"Student achievement and high graduation rates become important factors during the home selection process," Michael Mahon, president at HER Realtors, covering the Cincinnati, Dayton and Columbus markets in Ohio, said in a release. "Popular school districts further increase demand in subject communities leading to multiple offers and high competition amongst home buyers."
That translates into low volumes, say originators, examining a recent study, which suggests the majority of zip codes with good schools are unaffordable for homebuyers living on the country’s average wage.
According to the study by RealtyTrac, 65% of zip codes with good schools are out of reach for the average American.
"Neighborhoods with the ideal combination of good schools and relatively affordable home prices are very competitive for buyers," Lydia Creasey, associate broker with RE/MAX Alliance in Denver, said in a release. "At the very least, buyers in these markets need to be pro-active and act quickly as soon as a new home hits the market, and in some cases buyers in these neighborhoods have either had to settle for a less-updated or smaller home or increase their price range."

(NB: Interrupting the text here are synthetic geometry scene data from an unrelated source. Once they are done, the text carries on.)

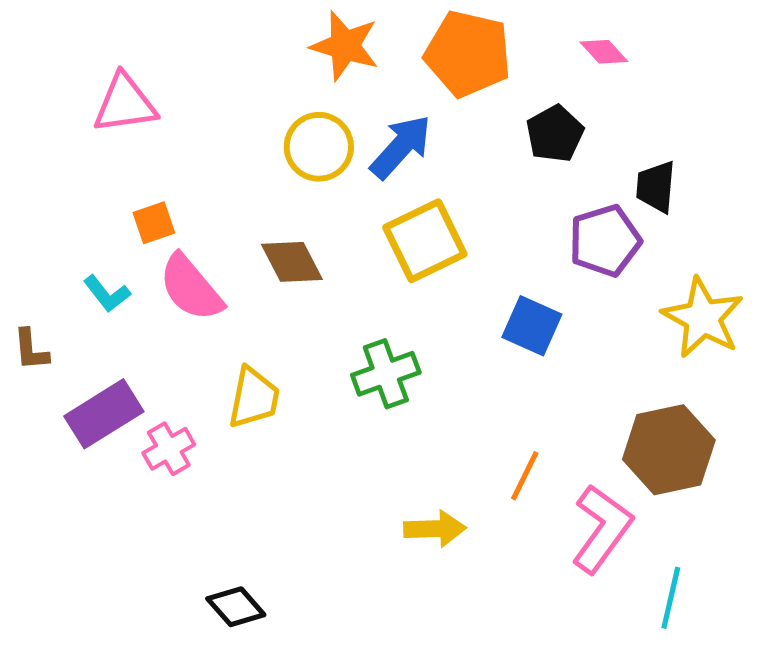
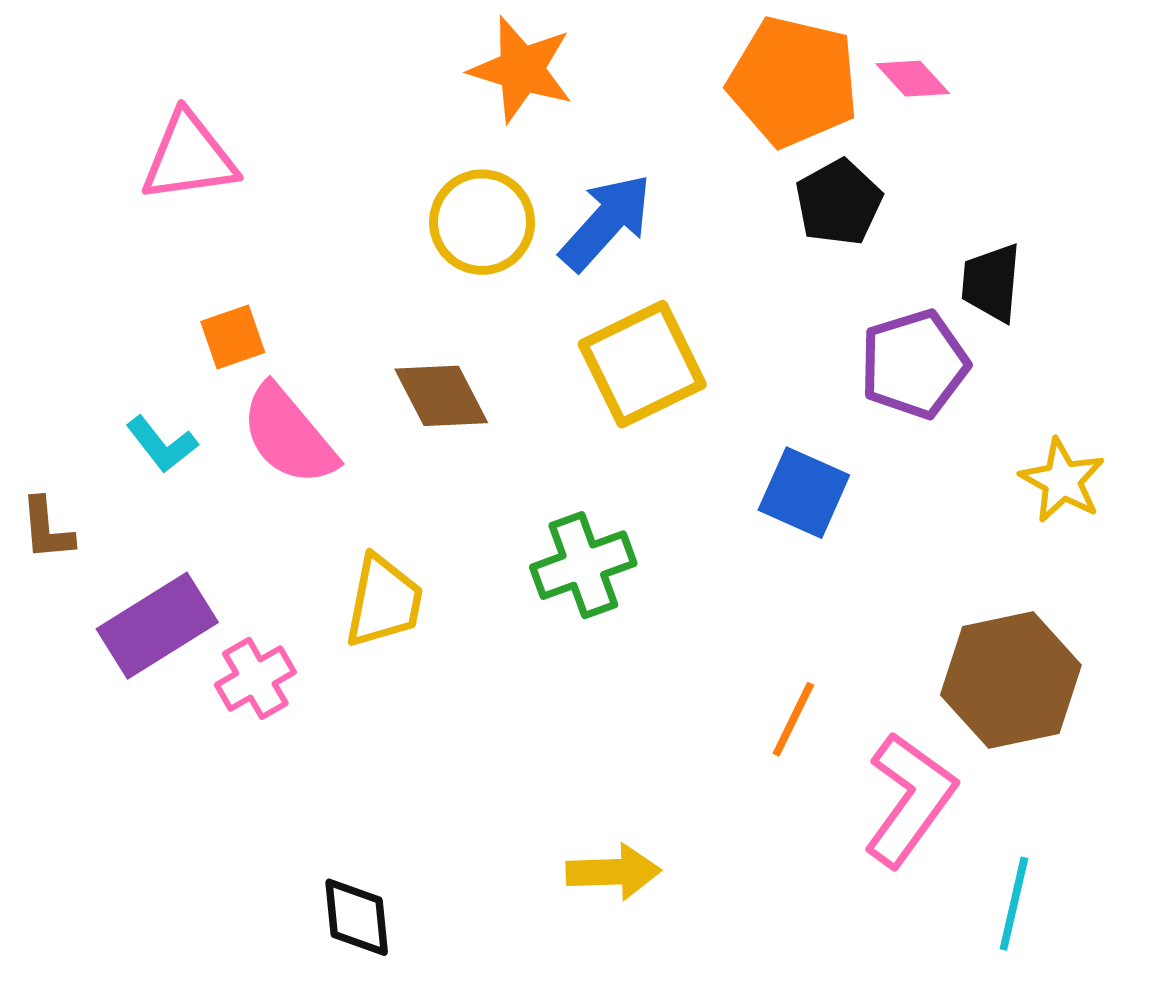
orange pentagon: (468, 54) -> (793, 82), moved
yellow star: (703, 318) -> (1062, 481), size x0.7
yellow arrow: (435, 529) -> (614, 872), moved
black diamond: (236, 607) -> (357, 917), turned 36

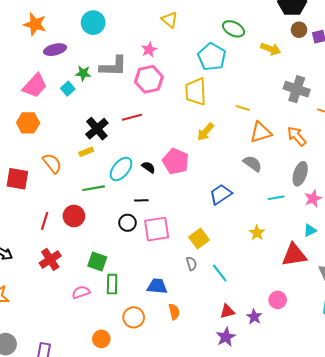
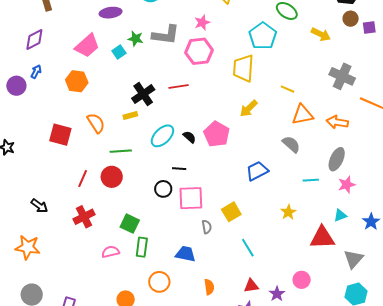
orange arrow: (297, 136) -> (337, 122), turned -45
green line: (94, 188) -> (121, 151), moved
gray semicircle: (191, 264) -> (207, 227), moved
orange semicircle: (174, 312) -> (209, 287), moved

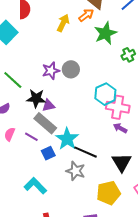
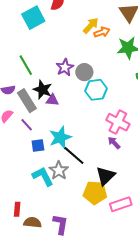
orange arrow: (86, 15) -> (102, 32), moved
purple star: (51, 71) -> (65, 67), turned -30
cyan hexagon: (105, 94) -> (96, 90), moved
gray rectangle: (45, 123) -> (27, 101), moved
cyan L-shape: (35, 186) -> (43, 176), moved
yellow pentagon: (109, 193) -> (95, 193), moved

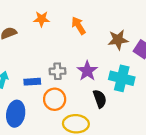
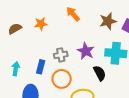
orange star: (42, 19) -> (41, 24), moved
blue rectangle: (32, 82) -> (41, 67), turned -64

The study found that out of 1,923 zip codes with at least one good school (based on test scores), 1,192 were unaffordable for average American earners.

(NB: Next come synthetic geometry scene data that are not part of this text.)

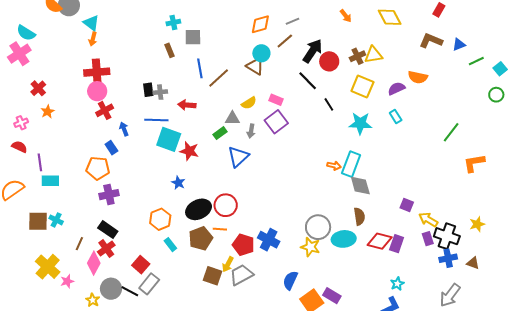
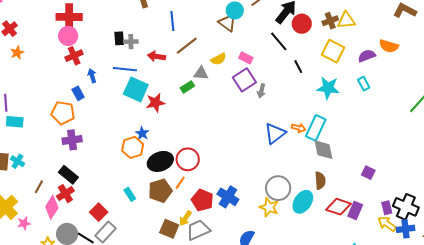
brown line: (219, 78) -> (187, 46), moved
gray arrow: (251, 131) -> (261, 91), moved
red star: (189, 151) -> (156, 103), turned -30
blue triangle: (238, 157) -> (275, 133), moved
orange hexagon: (160, 219) -> (133, 147), moved
yellow arrow: (428, 220) -> (387, 224), moved
orange line: (220, 229) -> (180, 183), turned -64
cyan ellipse: (344, 239) -> (303, 202), turned -55

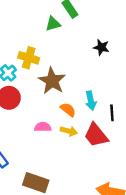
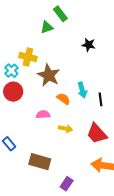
yellow arrow: (69, 131) -> (66, 129), moved
red trapezoid: (96, 135) -> (97, 134), moved

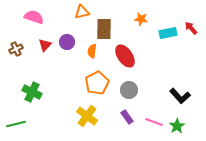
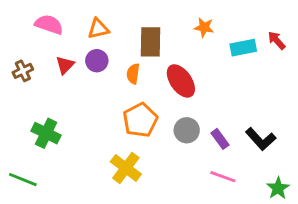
orange triangle: (82, 12) -> (98, 29), moved
purple rectangle: (127, 117) -> (220, 139), moved
green line: (16, 124) -> (23, 180), turned 36
green star: (177, 126) -> (278, 188), moved

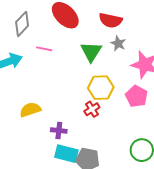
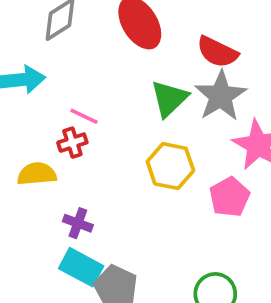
gray star: (118, 43) -> (221, 96), size x1.8
pink line: (44, 49) -> (84, 116), moved
red cross: (92, 109) -> (72, 143), moved

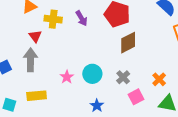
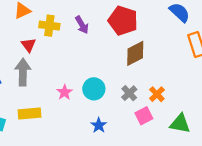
orange cross: (159, 79) -> (157, 94), moved

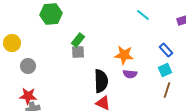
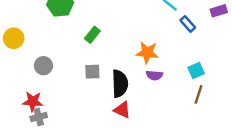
blue rectangle: (166, 50) -> (188, 24), moved
gray square: (78, 52) -> (92, 72), moved
gray circle: (28, 66) -> (43, 66), moved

The cities with the highest number of unaffordable zip codes with good schools are Los Angeles (183), New York (158), San Francisco (77), Chicago (58), and San Diego (49).

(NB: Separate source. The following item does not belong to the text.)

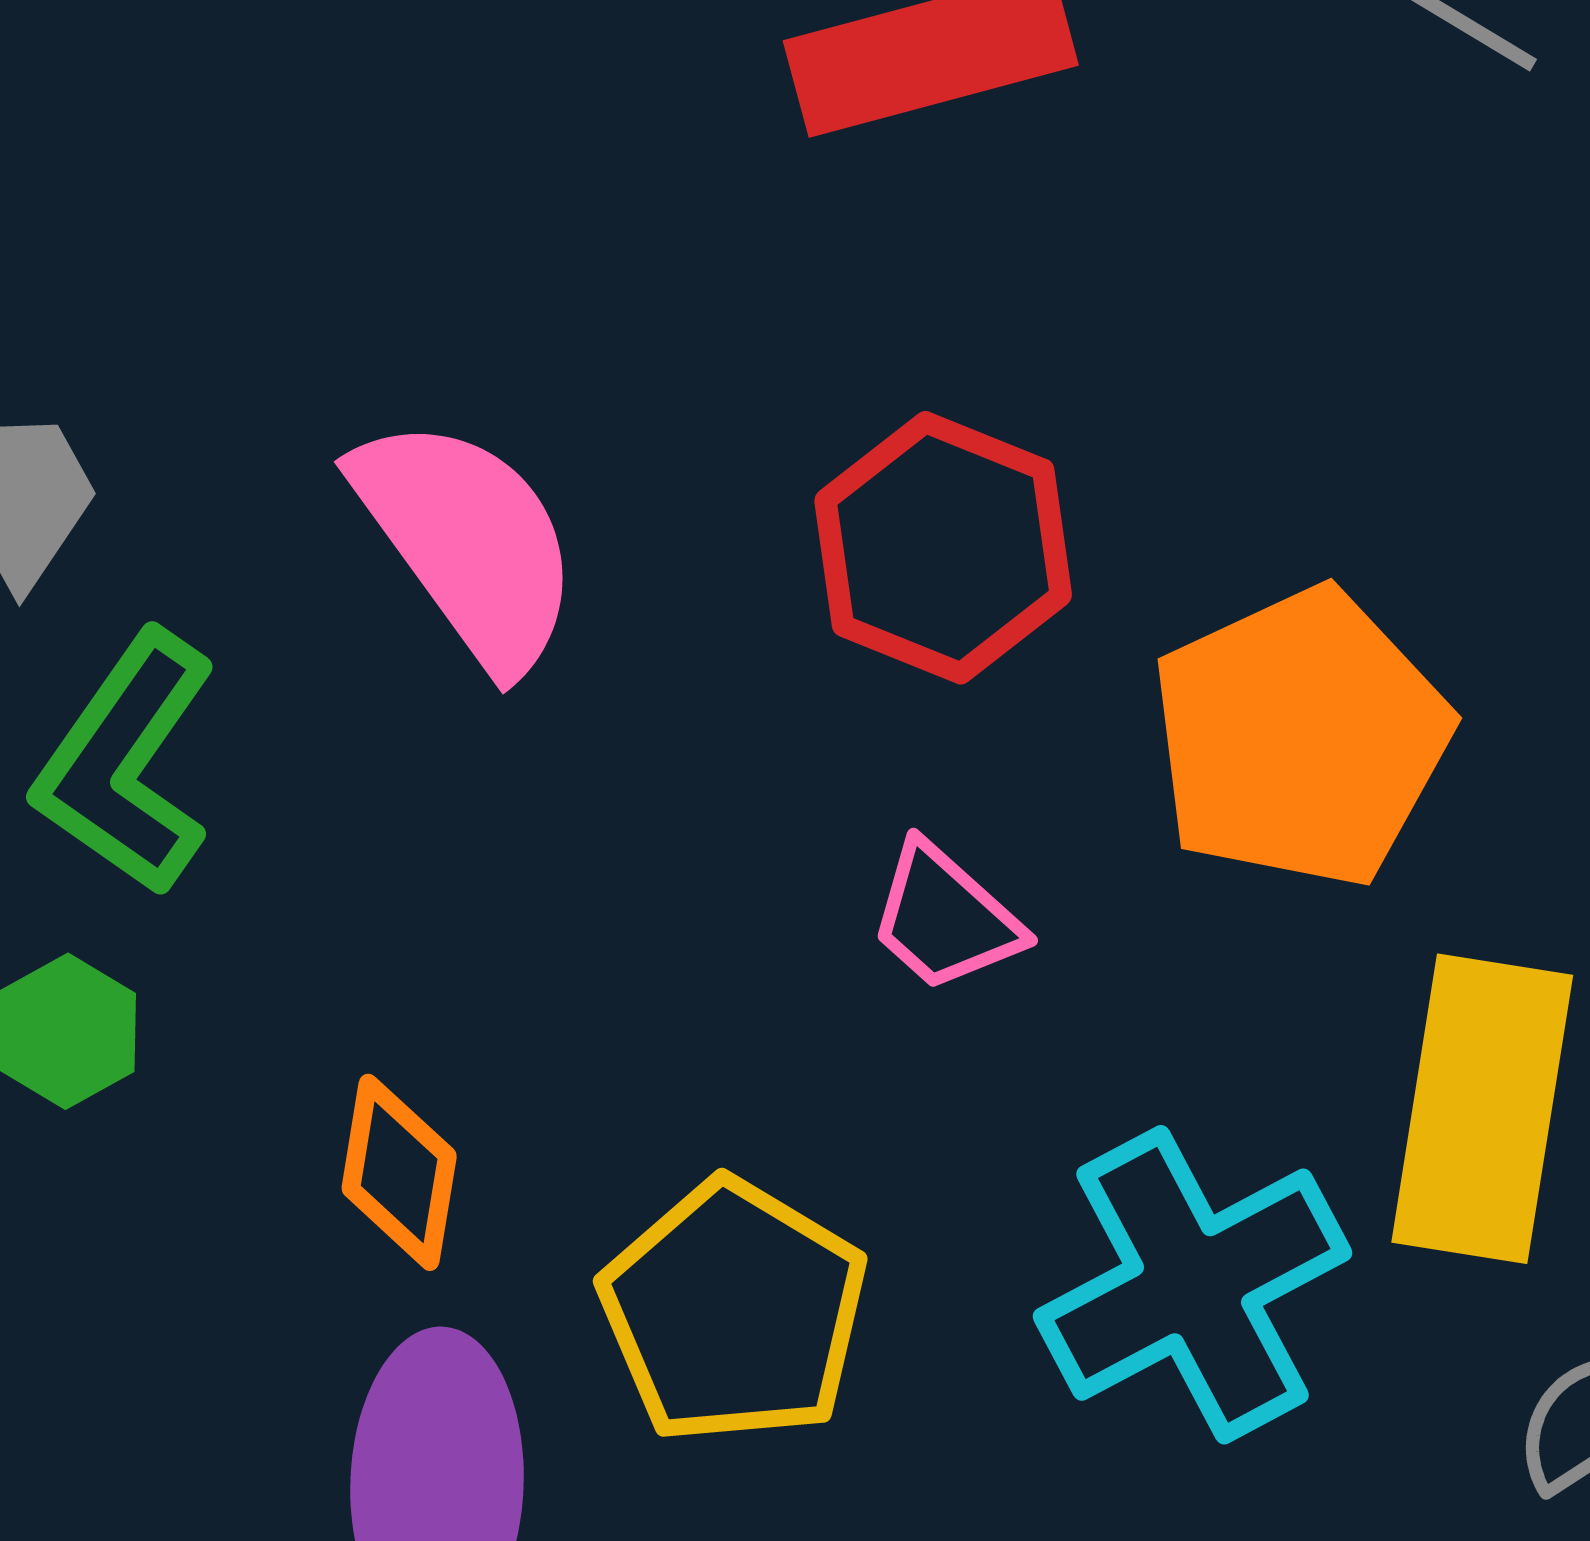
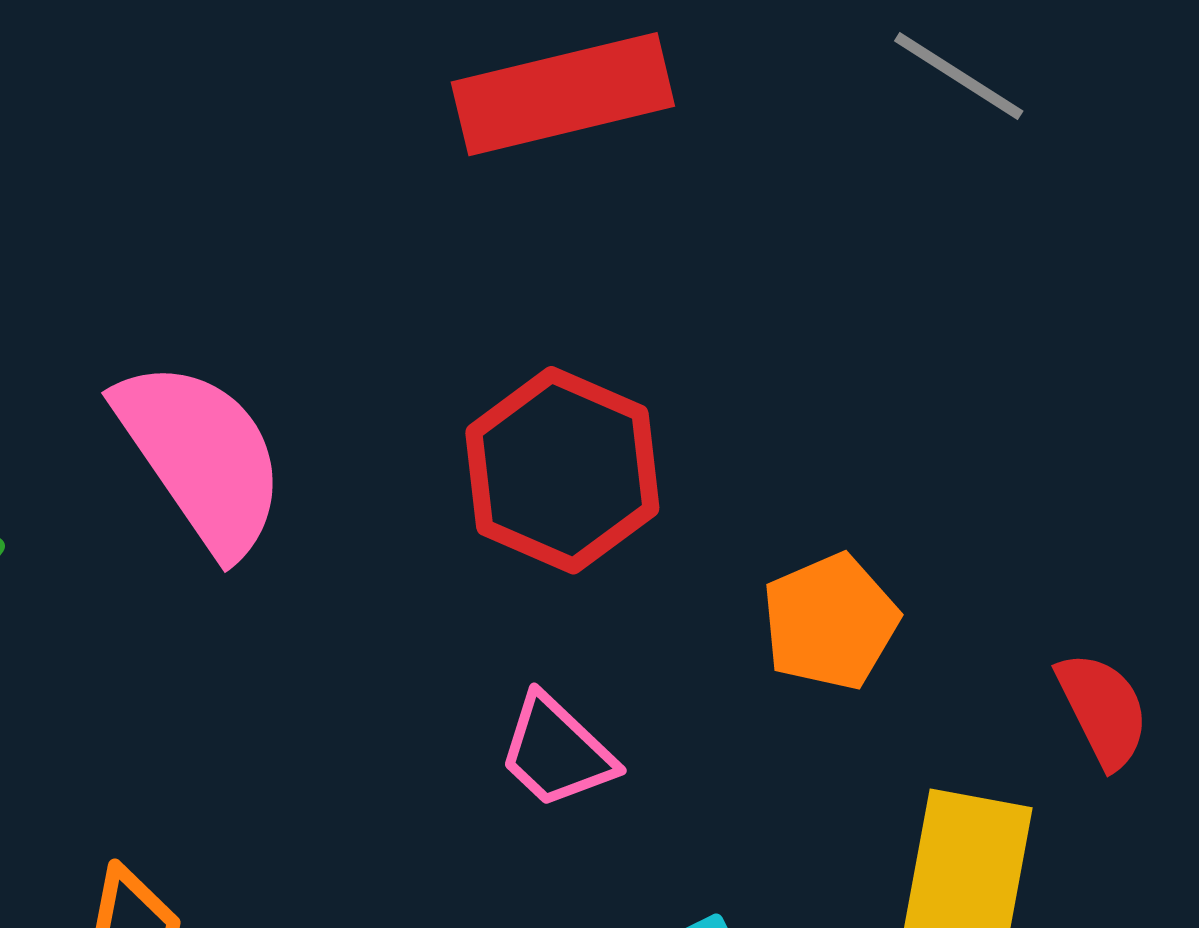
orange pentagon: (1300, 738) -> (830, 622), size x0.6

The cities with the highest number of affordable zip codes with good schools are Chicago (172), Detroit (45), Phoenix (22), Miami (20) and Charlotte (17).
According to the study, the median home price in zip codes with good schools are almost double the median home price in zip codes with no good schools.
Housing in neighbourhoods with good schools is unaffordable for the average American and the aggressive competition for these homes is squeezing potential business.